The Road Not Taken

We all have our life-fork stories, those crossroads where we could have gone one way but chose another.

I was reminded about one of my road-not-taken moments last week, at the Entomological Society of America (ESA) meetings in Portland, Oregon. My 1975 crossroads decision was whether to go to the University of Kansas and study killer honeybees in South America with Chip Taylor, or to Cornell University and work with Richard Root, studying the effects of crop diversity on beneficial insects such as unmanaged wild pollinators.

Killer bees won out, and I’ve never regretted that decision, but was intrigued to see a wave of studies presented at the ESA meeting demonstrating how habitat heterogeneity is important for the diversity and abundance of wild bees.

The role of habitat diversity as a key factor in maintaining wild bee populations has become one of those hot topics that attract the talented scientists who gravitate to the interesting questions. It’s a challenging research area, requiring sophisticated methods to measure and compare habitat heterogeneity with bee diversity and abundance, all in environments heavily altered by the human impact of farming.

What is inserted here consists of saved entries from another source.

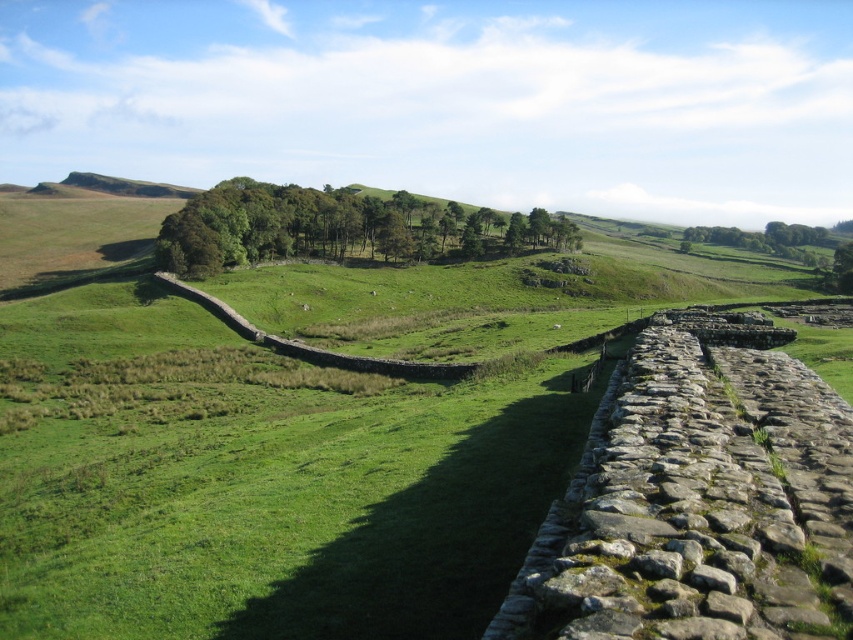 Question: Can you confirm if green grass at center is positioned to the left of green leafy trees at center?

Choices:
 (A) yes
 (B) no

Answer: (B)

Question: Which of the following is the farthest from the observer?

Choices:
 (A) (143, 234)
 (B) (351, 195)

Answer: (A)

Question: Among these points, which one is farthest from the camera?

Choices:
 (A) (560, 426)
 (B) (408, 196)

Answer: (B)

Question: Does green grass at center appear over green leafy trees at center?

Choices:
 (A) no
 (B) yes

Answer: (A)

Question: Is green grass at center thinner than green leafy trees at center?

Choices:
 (A) no
 (B) yes

Answer: (A) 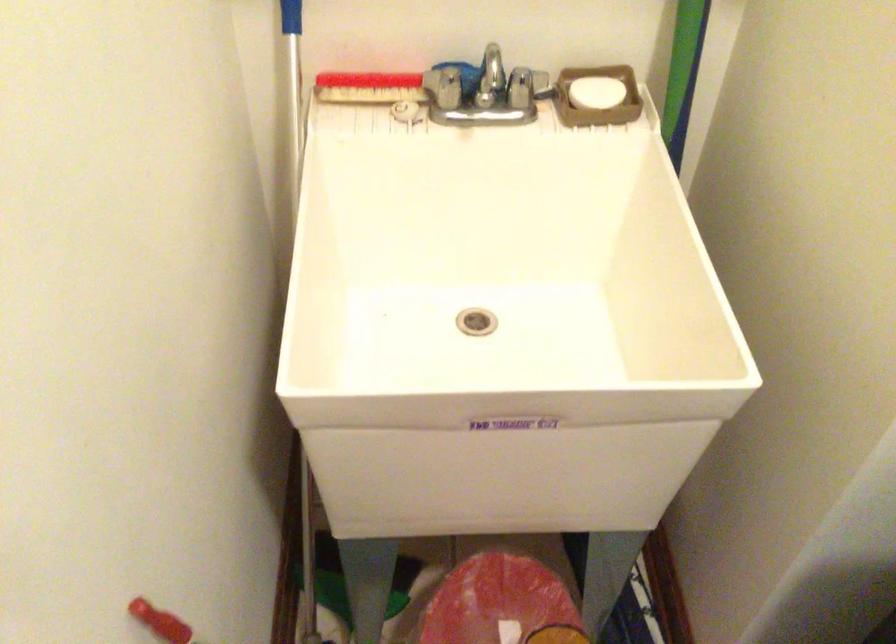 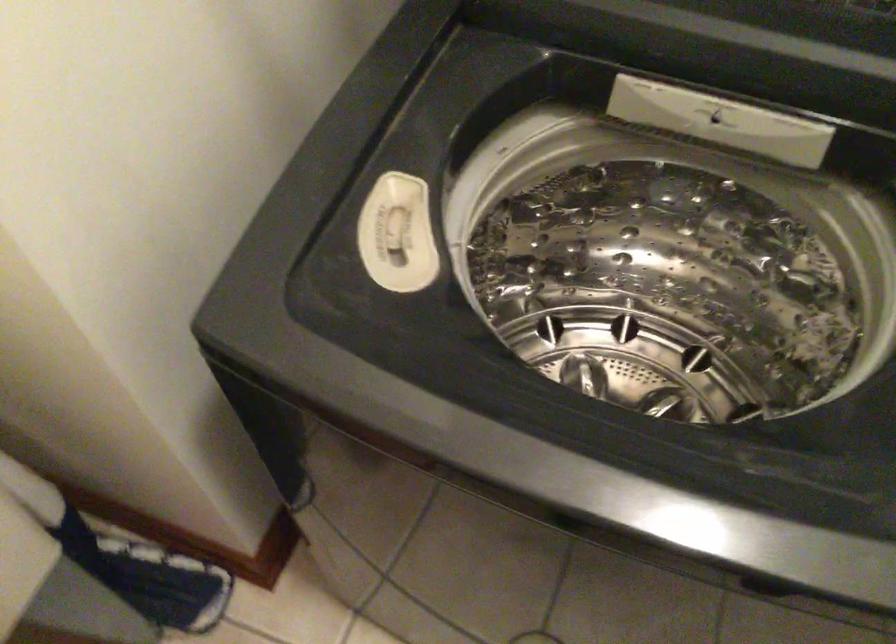 In the scene shown: The images are taken continuously from a first-person perspective. In which direction is your viewpoint rotating?

The rotation direction of the camera is right-down.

Two research approaches have converged with the same result. The first, sampling bees in a range of simple to complex habitats, has clearly demonstrated that contemporary agriculture is barren for wild bees.

Industrial agriculture is a dead zone for beneficial pollinators due to vast acreages of monocropped plantings kept clear of weeds with herbicides, and limited natural habitats adjacent to farmland in which bees can feed and nest. Wild bees rely on plants whose flowering seasons adjoin each other to provide extended availability of nectar and pollen, as well as on undisturbed nesting sites, neither of which are found in and around today’s habitat-deforming farms.

The second line of research has been more experimental, planting bee-friendly hedgerows and ground cover at farm sites and examining whether wild bee populations increase and thrive. The results of these multi-year studies so far have been encouraging, often showing dramatic increases in pollinators as habitat diversifies.

There is another research direction that is difficult but necessary to make the case for habitat reconstruction to enhance pollinator populations: economic analyses. So far, there have been few studies asking that final dollar value question: Does increased diversity and abundance of wild bees lead to more pollen transferred between flowers, to better seed set, to heavier crop weight, and finally to higher yields and increased income sufficient to justify the costs of habitat improvements?

A student in my laboratory, Lora Morandin, did one such economic study a number of years ago in canola fields in northern Alberta. Her research demonstrated that a high variety of wild plants in and near farmland were associated with more diverse and abundant bee populations that increased canola yield. Farmers who planted their entire field earned about $27,000 in profit per farm, whereas those who left a third unplanted for bees to nest and forage in earned $65,000 on a farm of similar size, due simply to better pollination.

The causes of reduced plant biodiversity on farms are clear, and the solutions easily envisioned and implemented. The two most destructive factors for bees are overly large single cropped acreages and the use of herbicides that clean fields of weeds.

The solutions? Increase farm diversity through multiple crops, reduce herbicide use to allow more flowering weeds in farm fields and plant non-crop vegetation adjacent to farmland.

The encouraging news is that state and federal governments in the United States are beginning to fund bee conservation projects designed to increase bee diversity through habitat renovations. The dollar values are small, and the projects highly localized, but it’s a start.

Fundamentally, we’re faced with choosing between habitat-based farming that uses ecosystem services to pollinate crops, or chemically based industrial farming that harms habitats and requires managed pollinators, usually honeybees, to be brought into the crop to do the job that wild bees could probably do better.

If I were choosing today, biodiversity would be the cornerstone upon which I would build a research career. It makes more sense to enhance the natural diversity and services that ecosystems could provide than to stay on today’s treadmill of high input, low profit and environmentally damaging farming.